Analysts on Thursday said Indian importers should take advantage of the rupee’s recovery against the dollar to reduce their liabilities this year.
The rupee had hit a record low of 82.3250 per US dollar and 83.29 last week as compared to 82.7250 in the previous session. The local unit was open at 82.15.
“It makes sense for importers to use this fall (in the USD/INR pair) and increase their hedge ratio,” said a forex sales associate at a Mumbai-based private sector bank.
“We are advising that, at a minimum, they should book a substantial portion of their exposure by December.”
The banker said the threat of oil prices, India’s high trade deficit and capital inflow challenges suggest that the outlook for the rupee remains weak.
Kunal Kurani, Associate Vice President, Mekalai Financial, said he would like to advise the firm’s clients to buy the dollar at current levels, but is waiting to see how other Asian currencies play out during the day.
The rupee’s recovery from record lows has been helped by expectations that the US Federal Reserve will hike smaller rates after November.
Still, the Fed is expected to hike rates by 75 bps next week.

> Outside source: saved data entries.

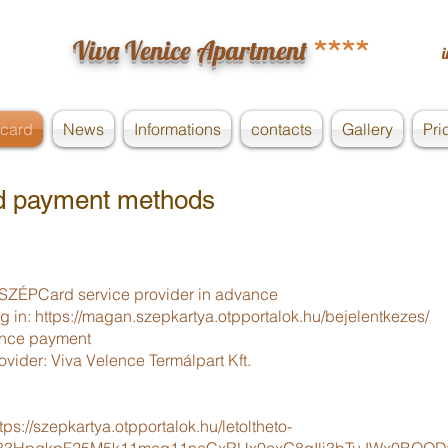
****
Viva Venice Apartment
card
News
Informations
contacts
Gallery
Pri
d payment methods
e SZÉPCard service provider in advance
og in:
https://magan.szepkartya.otpportalok.hu/bejelentkezes/
ance payment
ider: Viva Velence Termálpart Kft.
tps://szepkartya.otpportalok.hu/letoltheto-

Analysts said whether the US central bank opts for a smaller rate hike in December will depend on the next two inflation readings.
The banker said there is still substantial uncertainty on the Fed side for the rupee.
“The decline in USD/INR and the current rise in crosses (EUR/INR, GBP/INR) are good levels to hedge appropriately,” said Srinivas Puni, Managing Director, QuantArt Market Solutions. is under control.”